The Folly of Competitive Devaluation
Trying to boost growth by debasing the currency is a seductive but false promise...
AND SO, the Euro Crisis Train is arriving back into the station after a short trip away from the front pages. We suspect there will shortly be another round of politicians and pundits calling on the likes of Greece to get out and devalue their currencies, writes Damien Phillips for the Cobden Centre.
Given these incoming siren voices, it seems time to head them off by revisiting Gordon Kerr's article for Bloomberg, which takes a look at the supposedly seductive promise of debasing a nation's medium of exchange to secure economic growth.
Much like Henry Hazlitt before him, Gordon takes a look at what boils down to a "deliberate policy of inflation," not just as it affects one group but all groups in society and what happens in the long term.
Governments like devaluation because it allows them to "reduce the real cost of national debts without the need to declare default or ask for a bailout." But for savers and creditors, they find their wealth progressively destroyed and the value of their assets cut.
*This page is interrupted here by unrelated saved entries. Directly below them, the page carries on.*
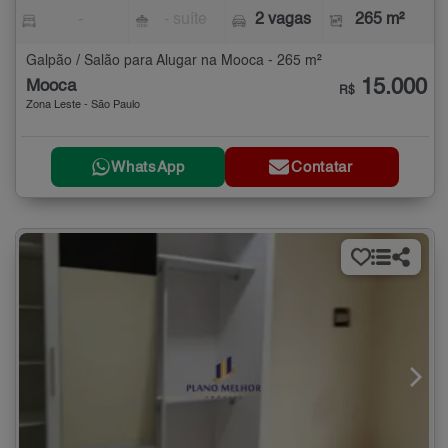
-
- suíte
2 vagas
265 m²
Galpão / Salão para Alugar na Mooca - 265 m²
15.000
Mooca
R$
Zona Leste - São Paulo
WhatsApp
Contatar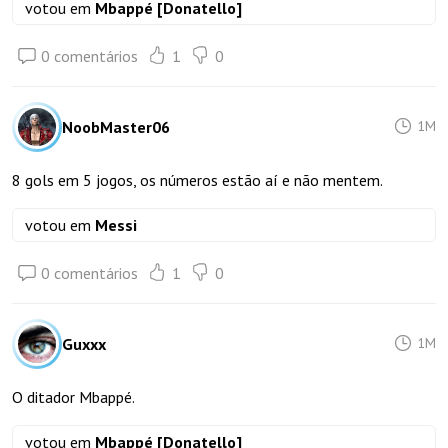
votou em
Mbappé [Donatello]
0 comentários
1
0
NoobMaster06
1M
8 gols em 5 jogos, os números estão aí e não mentem.
votou em
Messi
0 comentários
1
0
Guxxx
1M
O ditador Mbappé.
votou em
Mbappé [Donatello]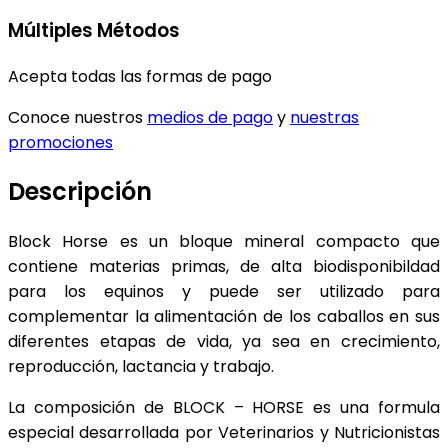
Múltiples Métodos
Acepta todas las formas de pago
Conoce nuestros
medios de pago
y
nuestras
promociones
Descripción
Block Horse es un bloque mineral compacto que
contiene materias primas, de alta biodisponibildad
para los equinos y puede ser utilizado para
complementar la alimentación de los caballos en sus
diferentes etapas de vida, ya sea en crecimiento,
reproducción, lactancia y trabajo.
La composición de BLOCK – HORSE es una formula
especial desarrollada por Veterinarios y Nutricionistas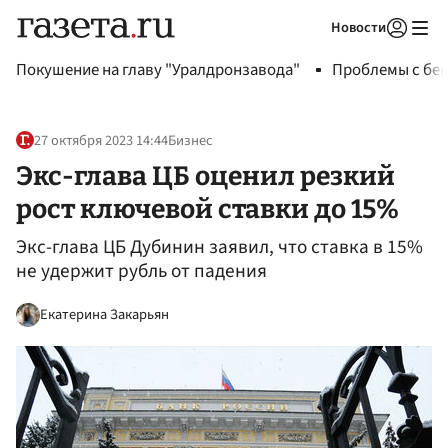
Новости
Авторизоваться
Покушение на главу "Уралдронзавода"
Проблемы с бен
27 октября 2023 14:44
Бизнес
Экс-глава ЦБ оценил резкий
рост ключевой ставки до 15%
Экс-глава ЦБ Дубинин заявил, что ставка в 15%
не удержит рубль от падения
Екатерина Закарьян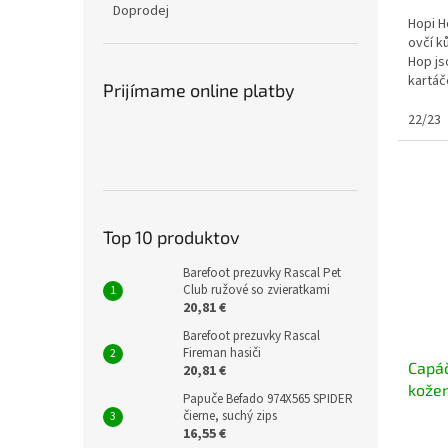
Doprodej
Hopi H
ovčí k
Hop js
kartáč
Prijímame online platby
je přir
22/23
Top 10 produktov
Barefoot prezuvky Rascal Pet
Club ružové so zvieratkami
20,81 €
Barefoot prezuvky Rascal
Fireman hasiči
Capá
20,81 €
kože
Papuče Befado 974X565 SPIDER
čierne, suchý zips
16,55 €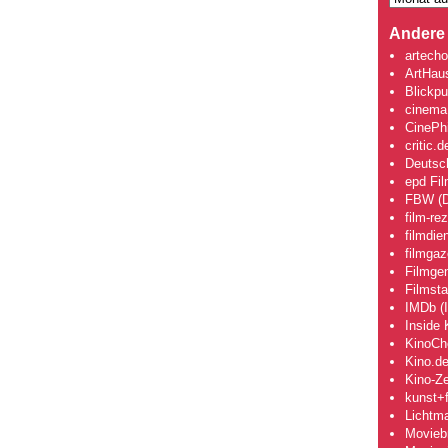
Andere 
artecho
ArtHau
Blickpu
cinema
CinePhi
critic.d
Deutsch
epd Fi
FBW (D
film-re
filmdie
filmgaz
Filmge
Filmsta
IMDb (I
Inside 
KinoCh
Kino.d
Kino-Ze
kunst+f
Lichtm
Movieb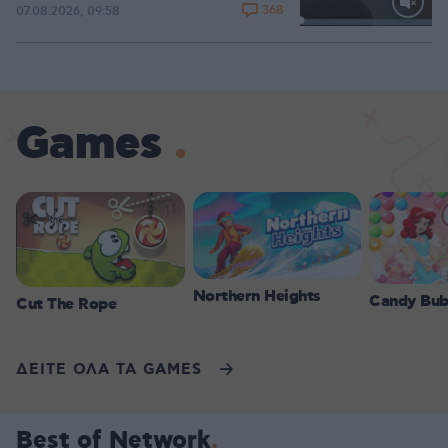
368
07.08.2026, 09:58
Loaded
:
100.00%
Games
Northern Heights
Candy Bub
Cut The Rope
ΔΕΙΤΕ ΟΛΑ ΤΑ GAMES
Best of Network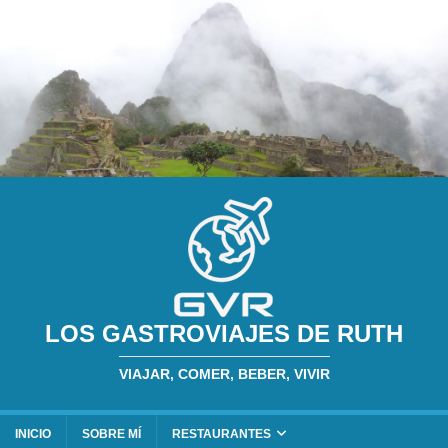
LOS GASTROVIAJES DE RUTH
VIAJAR, COMER, BEBER, VIVIR
INICIO
SOBRE MÍ
RESTAURANTES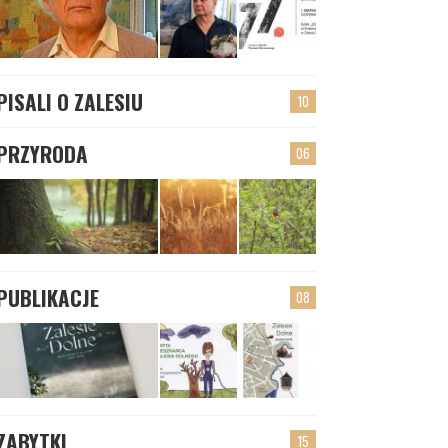
PISALI O ZALESIU
10
PRZYRODA
06
PUBLIKACJE
08
ZABYTKI
15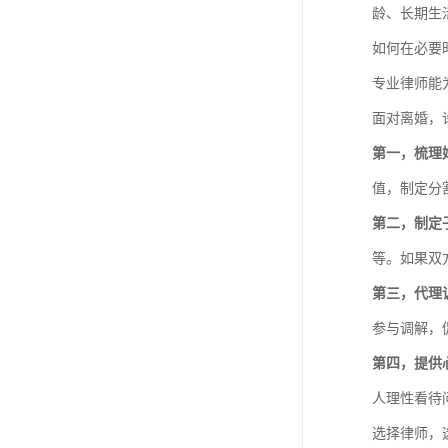
龄、长期生
如何在必要
专业律师能
面对离婚，
第一，梳理
值，制定分
第二，制定
等。如果双
第三，代理
参与调解，
第四，提供
人理性看待
选择律师，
The average citizen finds that they are now forced to pay higher prices for goods and services, particularly if they are imported, and as their wage buys less and less they can no longer plan with any certainty for their future.
In the short run, debasement gives a temporary boost to export industries, but this is counterbalanced in the longer term by rising costs for importers and consumers through potentially dramatic price inflation. Britain's governing Coalition's policy of export-led recovery via currency destruction is clearly foolish, as history shows – "No nation has achieved lasting prosperity by undermining its currency." Again, successive policy makers seem to be forgetting Hazlitt's 'One Lesson'.
Unfortunately, politicians like to "promise jam and sweeties today" at the expense of a healthy economy in the future, and so refuse to level with the public about the measures necessary to return to a sound footing, instead pursuing recklessly high spending and borrowing plans in the short term, made possible by printing more and more money.
Everyone feels a bit better right now, but no problems are fixed and ultimately this currency suicide leads to economic ruin, as it has done for thousands of years and the pain of recovery will be that much greater. As Gordon sums it up, devaluation can "mask the symptoms of the crisis, but it can't cure them. Such policies are like plastering over a structural crack in a load-bearing wall: They end in a pile of rubble."
Time to Buy Gold?...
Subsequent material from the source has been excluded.